Records to use —
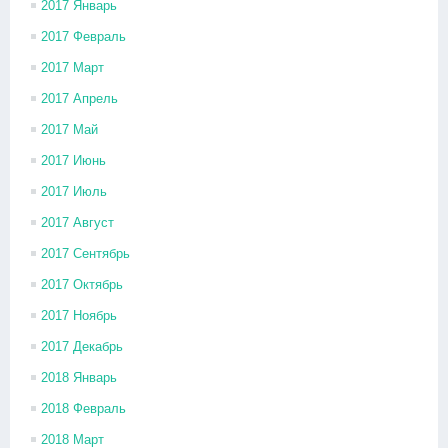
2017 Январь
2017 Февраль
2017 Март
2017 Апрель
2017 Май
2017 Июнь
2017 Июль
2017 Август
2017 Сентябрь
2017 Октябрь
2017 Ноябрь
2017 Декабрь
2018 Январь
2018 Февраль
2018 Март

What is expected —
Return, word for word, each line from the line that contains "2017 Декабрь" to the end of the listing above; include both end lines and nothing else.

Answer —
2017 Декабрь
2018 Январь
2018 Февраль
2018 Март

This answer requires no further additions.